The line that holds "abril de 2022, a las 15:00 horas." marks the start. Return it and each following line through the end of the data, unchanged.

[Dataset entries]
>>
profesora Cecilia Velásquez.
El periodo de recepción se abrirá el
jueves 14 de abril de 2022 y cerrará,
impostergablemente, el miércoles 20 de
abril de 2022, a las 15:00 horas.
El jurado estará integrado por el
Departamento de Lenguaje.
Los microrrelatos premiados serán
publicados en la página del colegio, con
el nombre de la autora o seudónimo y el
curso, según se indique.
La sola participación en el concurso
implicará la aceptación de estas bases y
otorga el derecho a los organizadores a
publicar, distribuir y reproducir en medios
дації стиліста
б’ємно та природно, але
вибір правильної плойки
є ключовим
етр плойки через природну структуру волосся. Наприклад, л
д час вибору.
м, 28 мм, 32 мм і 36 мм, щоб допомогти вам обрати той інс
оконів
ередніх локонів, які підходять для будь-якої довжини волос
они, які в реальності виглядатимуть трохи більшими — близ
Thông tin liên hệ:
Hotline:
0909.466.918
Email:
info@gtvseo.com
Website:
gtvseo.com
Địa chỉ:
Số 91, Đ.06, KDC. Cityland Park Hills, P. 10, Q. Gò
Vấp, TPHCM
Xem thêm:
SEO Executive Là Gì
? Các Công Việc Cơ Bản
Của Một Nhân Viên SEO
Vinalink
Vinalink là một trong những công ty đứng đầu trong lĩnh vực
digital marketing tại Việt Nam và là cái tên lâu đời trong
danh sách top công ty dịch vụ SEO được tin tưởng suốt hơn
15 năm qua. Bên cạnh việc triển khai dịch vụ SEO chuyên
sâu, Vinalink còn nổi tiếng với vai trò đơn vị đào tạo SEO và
<<
* **YOUR RESPONSE**:
abril de 2022, a las 15:00 horas.
El jurado estará integrado por el
Departamento de Lenguaje.
Los microrrelatos premiados serán
publicados en la página del colegio, con
el nombre de la autora o seudónimo y el
curso, según se indique.
La sola participación en el concurso
implicará la aceptación de estas bases y
otorga el derecho a los organizadores a
publicar, distribuir y reproducir en medios
дації стиліста
б’ємно та природно, але
вибір правильної плойки
є ключовим
етр плойки через природну структуру волосся. Наприклад, л
д час вибору.
м, 28 мм, 32 мм і 36 мм, щоб допомогти вам обрати той інс
оконів
ередніх локонів, які підходять для будь-якої довжини волос
они, які в реальності виглядатимуть трохи більшими — близ
Thông tin liên hệ:
Hotline:
0909.466.918
Email:
info@gtvseo.com
Website:
gtvseo.com
Địa chỉ:
Số 91, Đ.06, KDC. Cityland Park Hills, P. 10, Q. Gò
Vấp, TPHCM
Xem thêm:
SEO Executive Là Gì
? Các Công Việc Cơ Bản
Của Một Nhân Viên SEO
Vinalink
Vinalink là một trong những công ty đứng đầu trong lĩnh vực
digital marketing tại Việt Nam và là cái tên lâu đời trong
danh sách top công ty dịch vụ SEO được tin tưởng suốt hơn
15 năm qua. Bên cạnh việc triển khai dịch vụ SEO chuyên
sâu, Vinalink còn nổi tiếng với vai trò đơn vị đào tạo SEO và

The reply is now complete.